What is required at this juncture is a revision of where we are, and a re-evaluation of what we mean by sacred ground. What ground was never ceded, what was stolen, what was taken by force? Who in Australia has access to their ancestral lands? Who is allowed to speak of these things, without backlash? What common ground do Australians have today, and what common ground can we create? In the face of the hierarchies we have been introduced to in our countries of origin?

Nugget Coombs said Australians need to heal the fractured foundation of their relationship with the Aboriginal people. Or they would create a misshapen culture, with what Richard Flanagan calls an ‘inauthentic heart’. 


John Pilger documented the fractures in the 1980s in his documentary ‘Island Of Dreams’.  https://youtu.be/AlFskfpkMrI

Sri Lankan people don’t really make the news in Australia. Because of where they hail from, they are pretty good at avoiding controversy: trained from an early age to people please, and fulfil parental expectations. You see them everywhere, playing at being what a diaspora author described to me as ‘good little immigrant boys and girls’. You don’t hear them much. They are very polite guests. They often - in their home country - ‘sit in silence’. And they cannot ‘write what they want to write’.

Shankari Chandran said in an interview shown on SBS that she does not like her ‘gratitude being weaponised to silence her’, if she wants to speak up on issues that concern her in her country of choice, a place that she loves, and which is her home. She would not be able to write or speak the way she does in contemporary Sri Lanka.

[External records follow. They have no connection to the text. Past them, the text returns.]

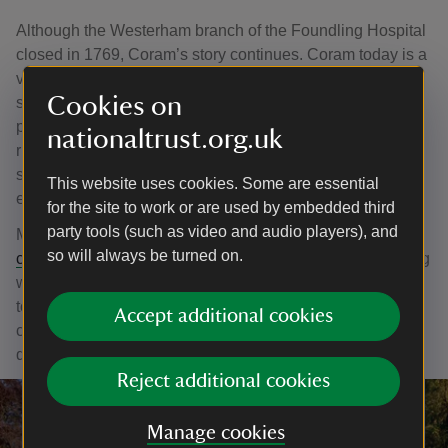
Although the Westerham branch of the Foundling Hospital
closed in 1769, Coram’s story continues. Coram today is a
vibrant group of specialist charities and organisations,
Cookies on
supporting hundreds of thousands of children, young
people and families every year. They champion children’s
nationaltrust.org.uk
rights and wellbeing, and make lives better through legal
support, advocacy, adoption and their therapeutic,
This website uses cookies. Some are essential
educational and cultural programmes.
for the site to work or are used by embedded third
party tools (such as video and audio players), and
More information is available on their website:
so will always be turned on.
coram.org.uk
. As well as information about their ongoing
work to support children, their website also includes links
to the digitalised Foundling Hospital archive which
Accept additional cookies
contains images of the tokens and other historical
documents.
Reject additional cookies
Manage cookies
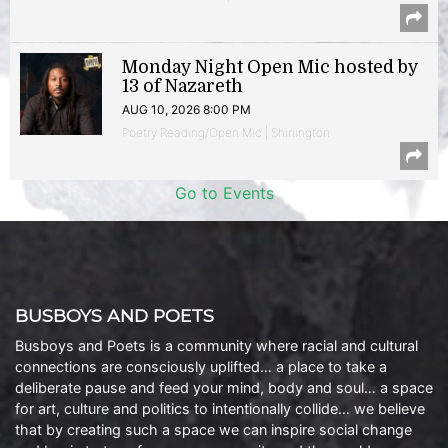
Monday Night Open Mic hosted by
13 of Nazareth
AUG 10, 2026 8:00 PM
Poetry Reading/Open Mic | Shirlington
Go to Events
BUSBOYS AND POETS
Busboys and Poets is a community where racial and cultural
connections are consciously uplifted… a place to take a
deliberate pause and feed your mind, body and soul… a space
for art, culture and politics to intentionally collide… we believe
that by creating such a space we can inspire social change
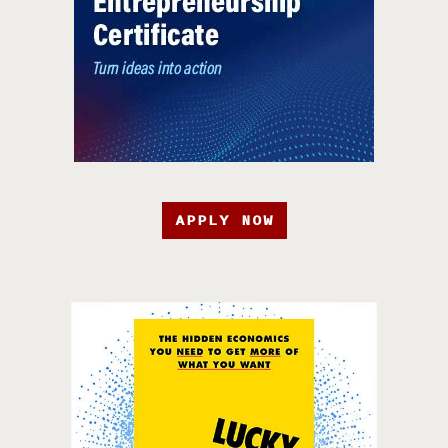
APPLY NOW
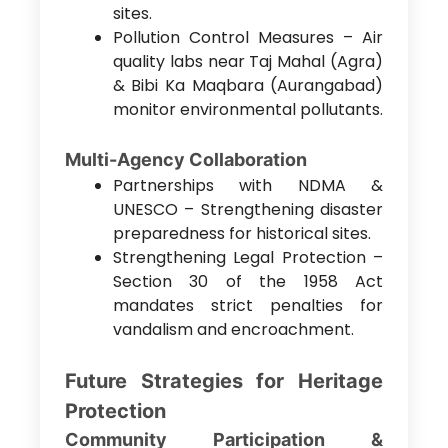
sites.
Pollution Control Measures – Air
quality labs near Taj Mahal (Agra)
& Bibi Ka Maqbara (Aurangabad)
monitor environmental pollutants.
Multi-Agency Collaboration
Partnerships with NDMA &
UNESCO – Strengthening disaster
preparedness for historical sites.
Strengthening Legal Protection –
Section 30 of the 1958 Act
mandates strict penalties for
vandalism and encroachment.
Future Strategies for Heritage
Protection
Community Participation &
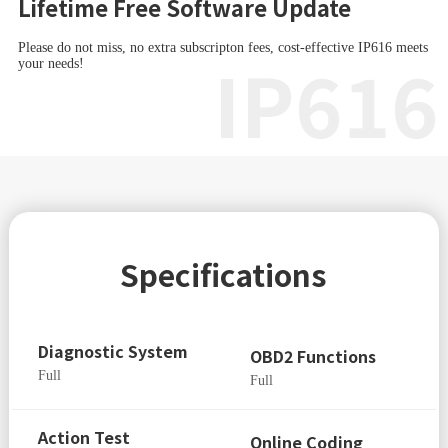
Lifetime Free Software Update
Please do not miss, no extra subscripton fees, cost-effective IP616 meets
IP616
your needs!
Specifications
Diagnostic System
OBD2 Functions
Full
Full
Action Test
Online Coding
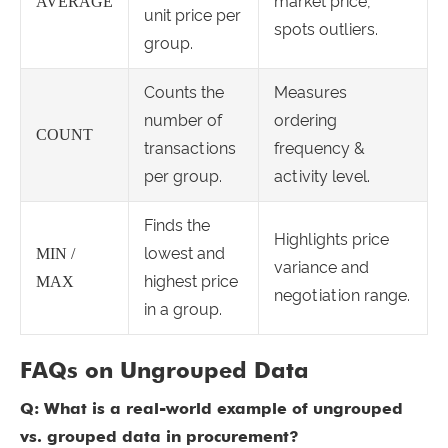
market price,
AVERAGE
unit price per
spots outliers.
group.
Counts the
Measures
number of
ordering
COUNT
transactions
frequency &
per group.
activity level.
Finds the
Highlights price
lowest and
MIN /
variance and
highest price
MAX
negotiation range.
in a group.
FAQs on Ungrouped Data
Q: What is a real-world example of ungrouped
vs. grouped data in procurement?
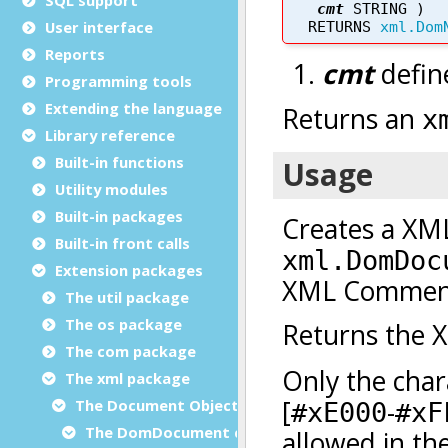
User interface
Reports
Programming tools
Extending the language
Library reference
Built-in functions
Utility modules
Built-in packages
Built-in front calls
Extension packages
The util package
The os package
The com package
The xml package
The Document Object Modeling (DOM) classes
The DomDocument class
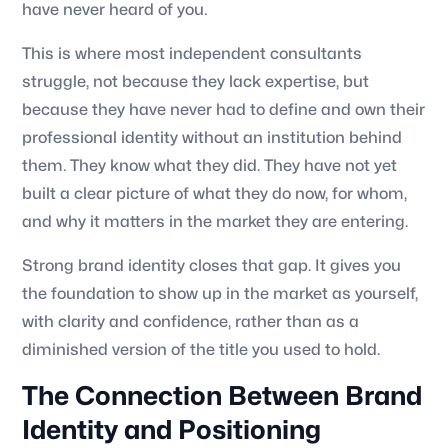
have never heard of you.
This is where most independent consultants
struggle, not because they lack expertise, but
because they have never had to define and own their
professional identity without an institution behind
them. They know what they did. They have not yet
built a clear picture of what they do now, for whom,
and why it matters in the market they are entering.
Strong brand identity closes that gap. It gives you
the foundation to show up in the market as yourself,
with clarity and confidence, rather than as a
diminished version of the title you used to hold.
The Connection Between Brand
Identity and Positioning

‘Terra Nullius’ was an opportunistic concept and an outdated belief: overthrown as a guiding doctrine for legislation by the High Court in 1996. Australians have a history of challenging their own myths, and taking down even respected and lionized figures who have been found to have breached the rules of decency, high officials of the church and decorated war heroes included. I cannot think of another country which has investigated figures in their own public services and institutions and held them to account in such an admirable way.

Even the aforementioned former PM, the curry loving Scott Morrison, is being called to account for his conduct during his term serving in the highest office in the land. No one in Australia is above the law. We may all come from different backgrounds, but we agree to adhere to the same requirements of decent and responsible conduct.

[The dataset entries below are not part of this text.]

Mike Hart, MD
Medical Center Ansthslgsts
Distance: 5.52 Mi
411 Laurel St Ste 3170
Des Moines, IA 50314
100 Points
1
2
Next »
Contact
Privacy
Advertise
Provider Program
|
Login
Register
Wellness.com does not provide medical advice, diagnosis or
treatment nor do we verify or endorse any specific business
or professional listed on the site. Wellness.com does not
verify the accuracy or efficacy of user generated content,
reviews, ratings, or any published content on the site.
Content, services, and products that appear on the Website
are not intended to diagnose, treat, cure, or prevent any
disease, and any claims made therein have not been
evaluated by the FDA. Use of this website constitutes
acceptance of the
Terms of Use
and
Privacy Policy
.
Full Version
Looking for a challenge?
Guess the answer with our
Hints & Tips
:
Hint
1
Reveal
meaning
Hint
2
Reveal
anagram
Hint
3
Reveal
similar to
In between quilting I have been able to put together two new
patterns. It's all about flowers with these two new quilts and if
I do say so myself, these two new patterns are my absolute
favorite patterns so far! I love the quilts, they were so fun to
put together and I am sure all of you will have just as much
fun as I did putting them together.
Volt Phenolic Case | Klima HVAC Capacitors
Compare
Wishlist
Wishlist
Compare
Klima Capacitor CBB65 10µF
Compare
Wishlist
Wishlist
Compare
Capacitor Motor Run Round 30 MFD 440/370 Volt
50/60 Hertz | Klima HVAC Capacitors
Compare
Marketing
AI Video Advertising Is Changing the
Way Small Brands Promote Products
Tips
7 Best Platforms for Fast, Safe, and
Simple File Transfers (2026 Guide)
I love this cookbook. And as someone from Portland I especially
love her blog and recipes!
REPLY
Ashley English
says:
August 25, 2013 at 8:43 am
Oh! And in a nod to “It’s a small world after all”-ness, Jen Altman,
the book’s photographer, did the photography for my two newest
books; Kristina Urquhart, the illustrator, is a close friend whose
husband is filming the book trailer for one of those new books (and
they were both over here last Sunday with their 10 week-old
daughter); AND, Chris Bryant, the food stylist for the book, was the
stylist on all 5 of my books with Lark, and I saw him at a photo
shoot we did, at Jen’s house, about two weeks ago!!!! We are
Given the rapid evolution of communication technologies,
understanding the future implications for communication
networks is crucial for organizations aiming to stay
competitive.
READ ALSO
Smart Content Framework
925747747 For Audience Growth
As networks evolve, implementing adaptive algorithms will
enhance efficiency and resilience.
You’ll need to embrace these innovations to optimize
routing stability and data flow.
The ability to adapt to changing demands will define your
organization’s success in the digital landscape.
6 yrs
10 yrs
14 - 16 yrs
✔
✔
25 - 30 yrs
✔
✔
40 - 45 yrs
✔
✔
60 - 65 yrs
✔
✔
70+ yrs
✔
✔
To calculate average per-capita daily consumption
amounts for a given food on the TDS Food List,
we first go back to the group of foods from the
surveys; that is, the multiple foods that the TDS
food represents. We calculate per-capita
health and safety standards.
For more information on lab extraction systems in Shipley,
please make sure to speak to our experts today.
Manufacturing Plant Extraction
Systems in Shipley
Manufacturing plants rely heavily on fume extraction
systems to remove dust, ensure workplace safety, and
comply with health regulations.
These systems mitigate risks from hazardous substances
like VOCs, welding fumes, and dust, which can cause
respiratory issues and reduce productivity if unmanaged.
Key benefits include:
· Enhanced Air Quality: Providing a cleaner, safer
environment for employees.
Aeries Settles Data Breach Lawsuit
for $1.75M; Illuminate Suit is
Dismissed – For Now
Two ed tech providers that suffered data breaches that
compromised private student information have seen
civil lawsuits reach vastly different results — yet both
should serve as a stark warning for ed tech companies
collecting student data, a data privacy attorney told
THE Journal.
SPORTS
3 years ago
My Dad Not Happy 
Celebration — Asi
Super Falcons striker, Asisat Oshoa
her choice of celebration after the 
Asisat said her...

Because of this, and because Shankari Chandran has now won The Miles Franklin Award 10 years after she was told books with protagonists and subject matter like that would not sell in Australia, I have hope that Australia will continue to progress. But this depends in part on the calibre of the public discussions leading up to the Voice Referendum.

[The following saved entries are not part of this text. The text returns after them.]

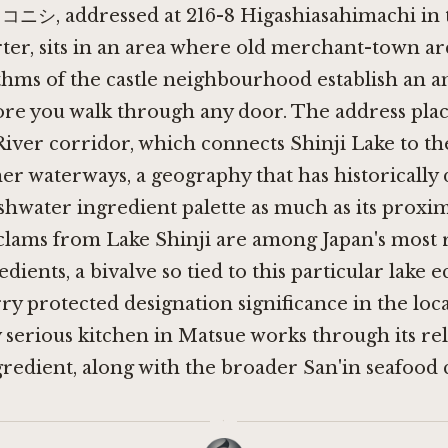
, addressed at 216-8 Higashiasahimachi in t
ter, sits in an area where old merchant-town ar
thms of the castle neighbourhood establish an 
ore you walk through any door. The address plac
iver corridor, which connects Shinji Lake to th
nner waterways, a geography that has historically
shwater ingredient palette as much as its proxim
 clams from Lake Shinji are among Japan's most 
edients, a bivalve so tied to this particular lake
rry protected designation significance in the loc
y serious kitchen in Matsue works through its re
gredient, along with the broader San'in seafood 
·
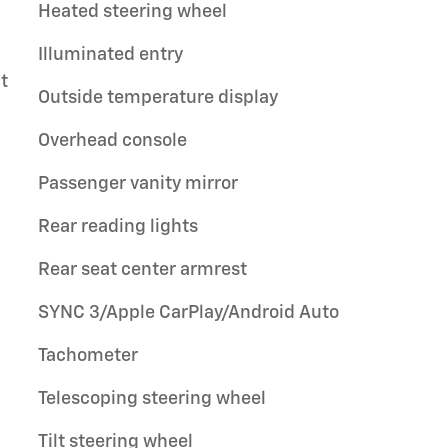
Heated steering wheel
Illuminated entry
t
Outside temperature display
Overhead console
Passenger vanity mirror
Rear reading lights
Rear seat center armrest
SYNC 3/Apple CarPlay/Android Auto
Tachometer
Telescoping steering wheel
Tilt steering wheel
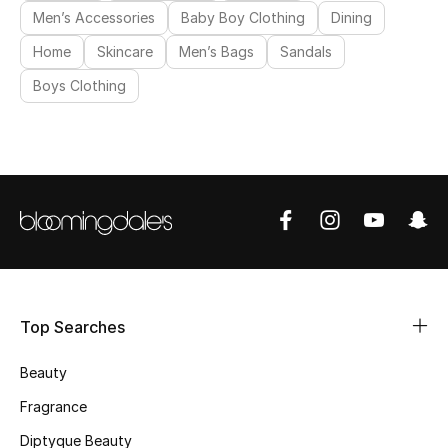
Men’s Accessories
Baby Boy Clothing
Dining
Makeup
Home
Skincare
Men’s Bags
Sandals
Skincare
Boys Clothing
Men's Grooming
Bath & Body
Haircare
Wellness
Gifts
Top Searches
Beauty Edits
Beauty
Fragrance
Featured Brands
Diptyque Beauty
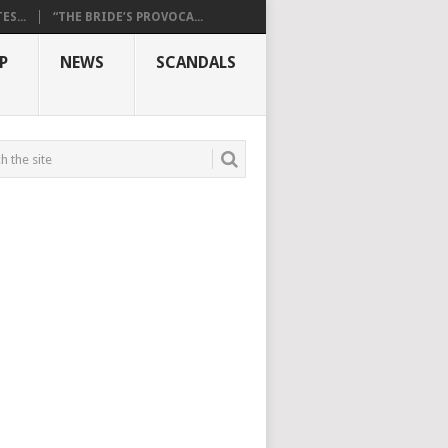
S...
“THE BRIDE’S PROVOCA...
P
NEWS
SCANDALS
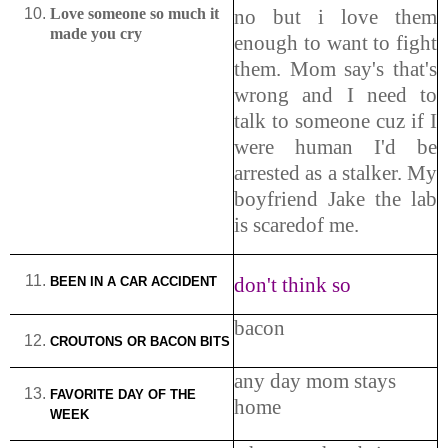
Love someone so much it
no but i love them
made you cry
enough to want to fight
them. Mom say's that's
wrong and I need to
talk to someone cuz if I
were human I'd be
arrested as a stalker. My
boyfriend Jake the lab
is scaredof me.
don't think so
BEEN IN A CAR ACCIDENT
bacon
CROUTONS OR BACON BITS
any day mom stays
FAVORITE DAY OF THE
home
WEEK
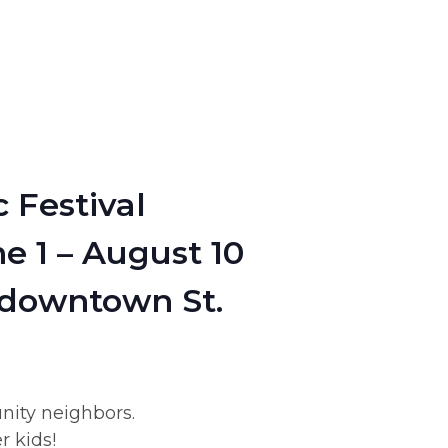
 Festival
e 1 – August 10
 downtown St.
nity neighbors.
r kids!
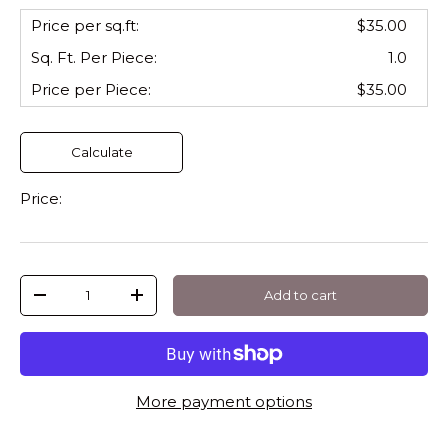
Price per sq.ft:
$35.00
Sq. Ft. Per
Piece
:
1.0
Price per
Piece
:
$35.00
Calculate
Price:
Qty
Add to cart
-
+
More payment options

The myth of the need for patriotic Australians to be ‘quiet’ needs to go, for starters. Since when are Australians cowering, hide-bound, compliant and conformist? We can see that people who speak up to challenge certain ideas often do so out of belief in a better future, one in which we can all be heard, and not only seen - and judged - on our appearance, and condemned by a one-size-fits-all stereotype.

Let’s agree in 2023 that everyone has the right to speak up, and speak out.

And that - in all fairness - there are now many ways of being Australian. ‘With the power to be powerful. Believing that we can make it better’. We do now have a ‘chance to turn the pages over.’ Listening to difficult historical truths from immigrant writers can help us listen to our own.

We can mend the fractures, and make the common ground solid.
We can make the common ground sacred.

And we can turn our natural human wish to ‘want more than we have got’ into a bigger wish for a broader common ground, and a deeper co-existence.